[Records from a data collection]
========
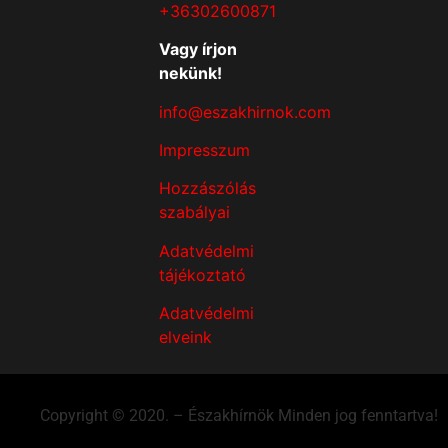
+36302600871
Vagy írjon
nekünk!
info@eszakhirnok.com
Impresszum
Hozzászólás
szabályai
Adatvédelmi
tájékoztató
Adatvédelmi
elveink
Copyright © 2020. – Északhírnök Minden jog fenntartva!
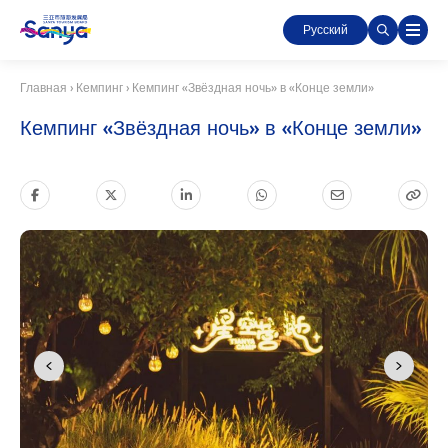
Русский
Главная
›
Кемпинг
›
Кемпинг «Звёздная ночь» в «Конце земли»
Кемпинг «Звёздная ночь» в «Конце земли»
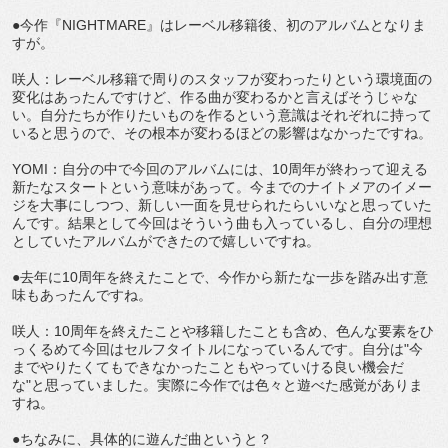
●今作『NIGHTMARE』はレーベル移籍後、初のアルバムとなりま
すが。
咲人：レーベル移籍で周りのスタッフが変わったりという環境面の
変化はあったんですけど、作る曲が変わるかと言えばそうじゃな
い。自分たちが作りたいものを作るという意識はそれぞれに持って
いると思うので、その根本が変わるほどの影響はなかったですね。
YOMI：自分の中で今回のアルバムには、10周年が終わって迎える
新たなスタートという意味があって。今までのナイトメアのイメー
ジを大事にしつつ、新しい一面を見せられたらいいなと思っていた
んです。結果として今回はそういう曲も入っているし、自分の理想
としていたアルバムができたので嬉しいですね。
●去年に10周年を終えたことで、今作から新たな一歩を踏み出す意
味もあったんですね。
咲人：10周年を終えたことや移籍したことも含め、色んな要素をひ
っくるめて今回はセルフタイトルになっているんです。自分は"今
までやりたくてもできなかったこともやっていける良い機会だ
な"と思っていました。実際に今作では色々と遊べた感覚がありま
すね。
●ちなみに、具体的に遊んだ曲というと？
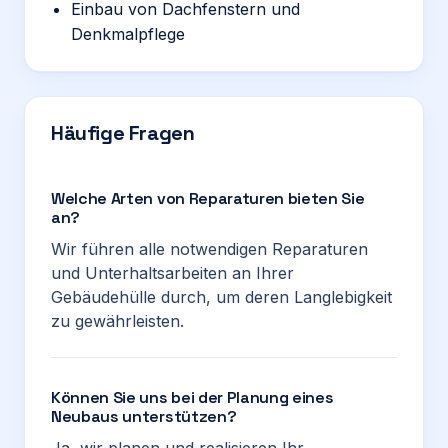
Einbau von Dachfenstern und
Denkmalpflege
Häufige Fragen
Welche Arten von Reparaturen bieten Sie
an?
Wir führen alle notwendigen Reparaturen
und Unterhaltsarbeiten an Ihrer
Gebäudehülle durch, um deren Langlebigkeit
zu gewährleisten.
Können Sie uns bei der Planung eines
Neubaus unterstützen?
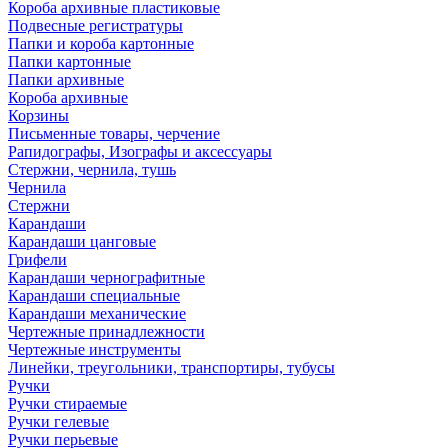
Короба архивные пластиковые
Подвесные регистратуры
Папки и короба картонные
Папки картонные
Папки архивные
Короба архивные
Корзины
Письменные товары, черчение
Рапидографы, Изографы и аксессуары
Стержни, чернила, тушь
Чернила
Стержни
Карандаши
Карандаши цанговые
Грифели
Карандаши чернографитные
Карандаши специальные
Карандаши механические
Чертежные принадлежности
Чертежные инструменты
Линейки, треугольники, транспортиры, тубусы
Ручки
Ручки стираемые
Ручки гелевые
Ручки перьевые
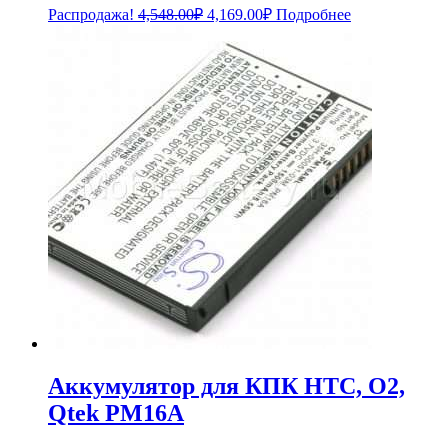
Первоначальная
Текущая
Распродажа!
4,548.00
₽
4,169.00
₽
Подробнее
цена
цена:
составляла
4,169.00₽.
4,548.00₽.
Аккумулятор для КПК HTC, O2,
Qtek PM16A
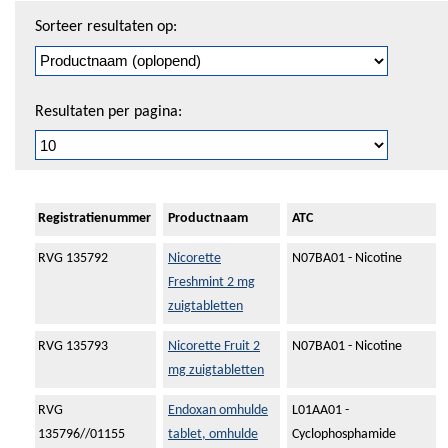
Sorteren
Sorteer resultaten op:
en
pagineren
Resultaten per pagina:
Registratienummer
Productnaam
ATC
RVG 135792
Nicorette
N07BA01 - Nicotine
Freshmint 2 mg
zuigtabletten
RVG 135793
Nicorette Fruit 2
N07BA01 - Nicotine
mg zuigtabletten
RVG
Endoxan omhulde
L01AA01 -
135796//01155
tablet, omhulde
Cyclophosphamide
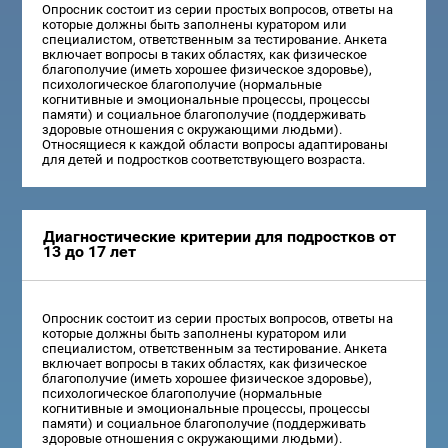
Опросник состоит из серии простых вопросов, ответы на
которые должны быть заполнены куратором или
специалистом, ответственным за тестирование. Анкета
включает вопросы в таких областях, как физическое
благополучие (иметь хорошее физическое здоровье),
психологическое благополучие (нормальные
когнитивные и эмоциональные процессы, процессы
памяти) и социальное благополучие (поддерживать
здоровые отношения с окружающими людьми).
Относящиеся к каждой области вопросы адаптированы
для детей и подростков соответствующего возраста.
Диагностические критерии для подростков от
13 до 17 лет
Опросник состоит из серии простых вопросов, ответы на
которые должны быть заполнены куратором или
специалистом, ответственным за тестирование. Анкета
включает вопросы в таких областях, как физическое
благополучие (иметь хорошее физическое здоровье),
психологическое благополучие (нормальные
когнитивные и эмоциональные процессы, процессы
памяти) и социальное благополучие (поддерживать
здоровые отношения с окружающими людьми).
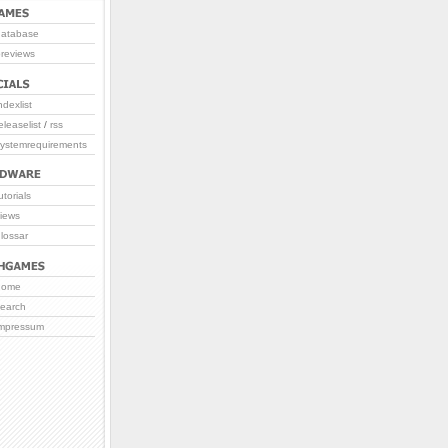
database
reviews
ndexlist
eleaselist
/
rss
systemrequirements
utorials
iews
lossar
home
search
impressum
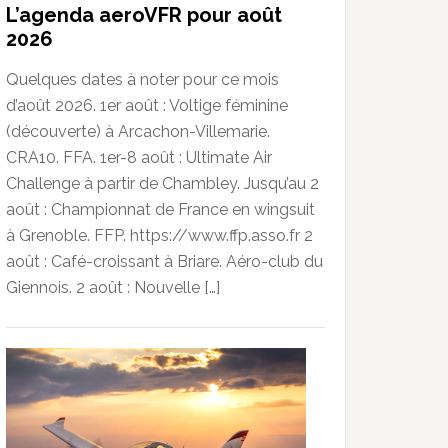
L’agenda aeroVFR pour août
2026
Quelques dates à noter pour ce mois
d’août 2026. 1er août : Voltige féminine
(découverte) à Arcachon-Villemarie.
CRA10. FFA. 1er-8 août : Ultimate Air
Challenge à partir de Chambley. Jusqu’au 2
août : Championnat de France en wingsuit
à Grenoble. FFP. https://www.ffp.asso.fr 2
août : Café-croissant à Briare. Aéro-club du
Giennois. 2 août : Nouvelle […]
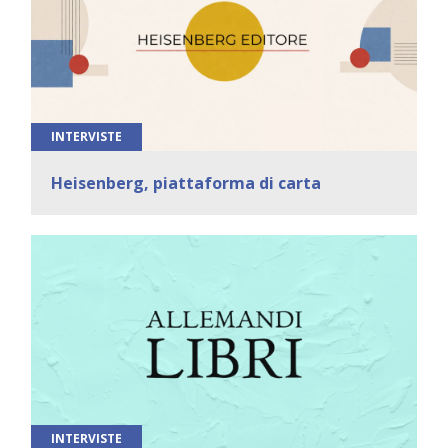
INTERVISTE
Heisenberg, piattaforma di carta
INTERVISTE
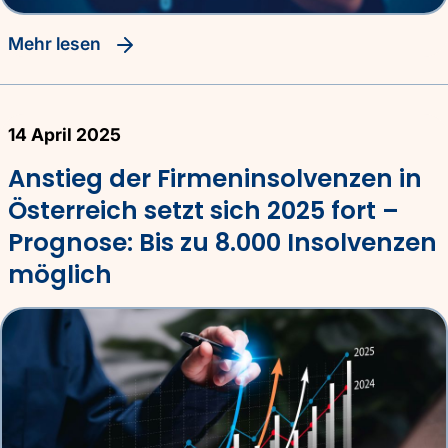
Mehr lesen
14 April 2025
Anstieg der Firmeninsolvenzen in
Österreich setzt sich 2025 fort –
Prognose: Bis zu 8.000 Insolvenzen
möglich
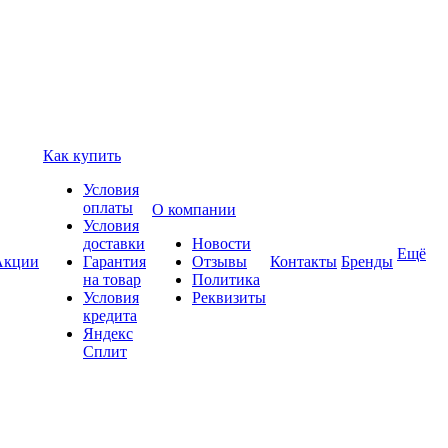
Как купить
Условия
оплаты
О компании
Условия
доставки
Новости
Ещё
Акции
Гарантия
Отзывы
Контакты
Бренды
на товар
Политика
Условия
Реквизиты
кредита
Яндекс
Сплит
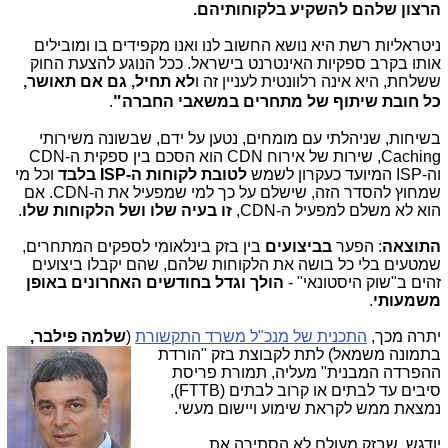
הרצון שלהם להשקיע בלקוחותיהם.
ניטראליות רשת היא נושא החשוב לנו ואנו מקפידים בו ומובילים
אותו בקרב ספקיות האינטרנט בישראל. ככל הנוגע להצעת החוק
ששלחת, היא אינה רלוונטית לעניין זה ו
לא תחיל, גם אם תאושר,
"
כל חובת שיתוף של מתחרים במשאבי החברה
.
בשיחות, שניהלתי עם מומחים, נטען על ידם, שבשונה משירותי
Caching, שירות של אירוח CDN הוא הסכם בין ספקית ה-CDN
וה-ISP המיועד כעקרון לשמש
לטובת לקוחות ה-ISP בלבד
וכל מי
שמחוץ להסדר הזה, שישלם על כך למי שמפעיל את ה-CDN. אם
הוא לא משלם למפעיל ה-CDN,
זו בעיה שלו ושל הלקוחות שלו
.
התוצאה
: הפער
בביצועים
בין בזק בינלאומי לספקים המתחרים,
שמטעים בלי כל בושה את הלקוחות שלהם, שהם יקבלו ביצועים
זהים ב"שוק היסטונאי" -
הולך וגדל בחודשים האחרונים באופן
משמעותי
.
יתרה מכך,
התכנית של מנכ"ל משרד התקשורת
(
שלמה פילבר,
בתמונה משמאל)
לתת לקבוצת בזק "הורדת
ההפרדה המבנית" מעליה, תמורת פריסת
סיבים עד לבתים או קרוב לבתים (FTTB),
נמצאת ממש לקראת שימוע ויישום מעשי.
יודגש, שבזק מעולם לא הסתירה את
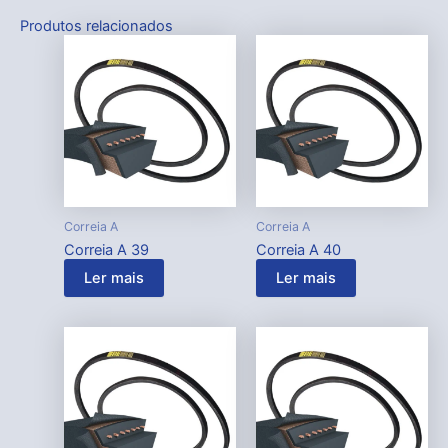
Produtos relacionados
Correia A
Correia A
Correia A 39
Correia A 40
Ler mais
Ler mais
========
▶ Goal of the exercise: Retype the entries above exactly. Stop after the line containing "Häufige Fragen", and omit the pictures.

▶ Solution to this exercise:
+36302600871
Vagy írjon
nekünk!
info@eszakhirnok.com
Impresszum
Hozzászólás
szabályai
Adatvédelmi
tájékoztató
Adatvédelmi
elveink
Copyright © 2020. – Északhírnök Minden jog fenntartva!
Русский
Главная
›
Кемпинг
›
Кемпинг «Звёздная ночь» в «Конце земли»
Кемпинг «Звёздная ночь» в «Конце земли»
●今作『NIGHTMARE』はレーベル移籍後、初のアルバムとなりま
すが。
咲人：レーベル移籍で周りのスタッフが変わったりという環境面の
変化はあったんですけど、作る曲が変わるかと言えばそうじゃな
い。自分たちが作りたいものを作るという意識はそれぞれに持って
いると思うので、その根本が変わるほどの影響はなかったですね。
YOMI：自分の中で今回のアルバムには、10周年が終わって迎える
新たなスタートという意味があって。今までのナイトメアのイメー
ジを大事にしつつ、新しい一面を見せられたらいいなと思っていた
んです。結果として今回はそういう曲も入っているし、自分の理想
としていたアルバムができたので嬉しいですね。
●去年に10周年を終えたことで、今作から新たな一歩を踏み出す意
味もあったんですね。
咲人：10周年を終えたことや移籍したことも含め、色んな要素をひ
っくるめて今回はセルフタイトルになっているんです。自分は"今
までやりたくてもできなかったこともやっていける良い機会だ
な"と思っていました。実際に今作では色々と遊べた感覚がありま
すね。
●ちなみに、具体的に遊んだ曲というと？
Einbau von Dachfenstern und
Denkmalpflege
Häufige Fragen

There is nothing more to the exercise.